To identify co‐expressed genes in each of the 14 domains (Figure 3B), we used the 365 genes with 553 distinctly patterned TIs. We extracted their expression patterns with TImrf and identified all TIs where the extracted pattern covered at least 90% of the triangles for each domain (Supplementary Table II). Consensus TIs and corresponding defined domains are shown in Supplementary Figure 10B. Examination revealed that each domain is the result of combinatorial gene expression and no single gene defines a domain (Supplementary Figure 10C).
To investigate pattern diversity within each of the 39 clusters (Figure 4A), we calculated the standard deviation for each of the triangles and created a composite of the consensus pattern and the normalized standard deviation (Supplementary Figure 11). Most of the significant variations appear at the boundaries of the consensus. Cluster #14 reveals a variability of the pattern at the most dorsal extension of the ventral band (Figure 5A). Similarly, Cluster #36 shows the most variability in the posterior boundary of the expression consensus. This analysis revealed potentially important variations in the consensus patterns themselves. The graph for Cluster #14 (Figure 5A) reveals interruptions in the consensus pattern, further substantiating the results of a non‐uniform ventral area of the early embryo suggested in our analysis of co‐expressed regions in the embryo (Figure 3F).

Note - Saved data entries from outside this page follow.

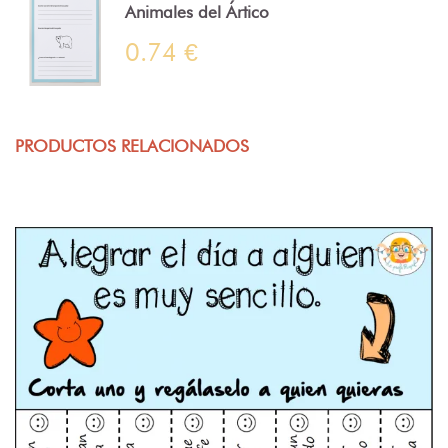
Animales del Ártico
0.74 €
PRODUCTOS RELACIONADOS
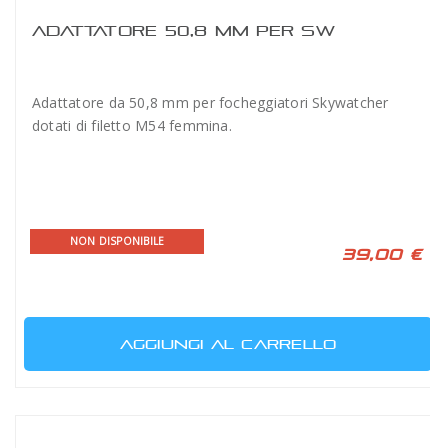
ADATTATORE 50,8 MM PER SW
Adattatore da 50,8 mm per focheggiatori Skywatcher
dotati di filetto M54 femmina.
NON DISPONIBILE
39,00 €
AGGIUNGI AL CARRELLO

Using extracted expression patterns and simple arithmetic subtraction, we identified genes with complementary expression patterns. In Cluster #14, we identified genes whose ventral expression pattern showed discontinuities (Figure 5B). One of the genes with an interrupted pattern was tinman (tin). Using TImrf, we extracted the pattern of tin and the pattern of the cluster consensus. We then subtracted the tin pattern from the consensus, selecting the largest continuous area with all triangles connected by two corners. This identified a small expression domain present in the consensus and absent in tin. We used this small pattern in a systematic search for genes with expression in this domain using TIbin2 and identified six almost perfectly complementary patterns as high scoring hits (Figure 5C). The second highest scoring pattern was the transcription factor zfh1, which previously was shown to interact with tin in the specification of lateral mesodermal derivatives including the gonadal mesoderm (Broihier et al, 1998; Su et al, 1999). In addition, we identified two previously uncharacterized genes, CG33099 and CG12420, which now can be tested for functional interaction with tin.

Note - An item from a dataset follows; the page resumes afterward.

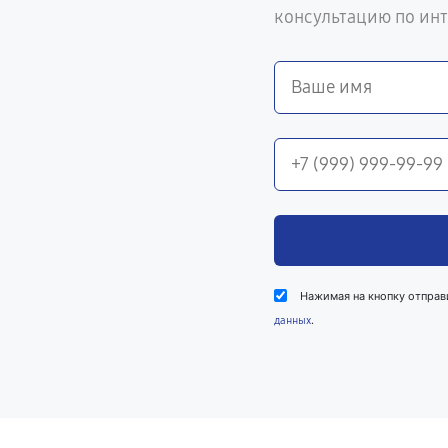
консультацию по ин
Нажимая на кнопку отправ
.
данных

In practice, extracting the exact extent of the pattern boundary was not always possible with the MRF algorithm. Moreover, during blastoderm development, patterns of related genes can completely overlap, can share a boundary with anti‐correlation, or overlap but share only a partial boundary (Lawrence and Struhl, 1996). By clustering genes with overall similar patterns, we systematically identified the cases of completely overlapping genes. To find other anti‐correlated genes and those that have partial overlapping expression patterns, we developed a modified version of the above MRF program, TImrf2 that uses two TIs. As before, the energy scores for labels were optimized for one TI, and, for the triangles with an edge labeling, the triangles of the second TI included in the computations. The edge triangles of the second TI were assumed to be either, positively or negatively, correlated. The final output was the minimal energy score for the two candidate TIs. A good match of the boundaries of two TIs resulted in a low score, whereas a poor match or no match raised the score. By sorting descending scores for all embryos, we identified the top positively or negatively correlated patterns with matching boundaries (Supplementary Figure 12). We then applied this algorithm to sna and targeted specifically anterior to posterior oriented expression patterns. One of the top hits was the gene huckebein (hkb), which previously was shown to repress the expression of sna at the anterior and posterior poles of the embryo (Reuter and Leptin, 1994) (Figure 6).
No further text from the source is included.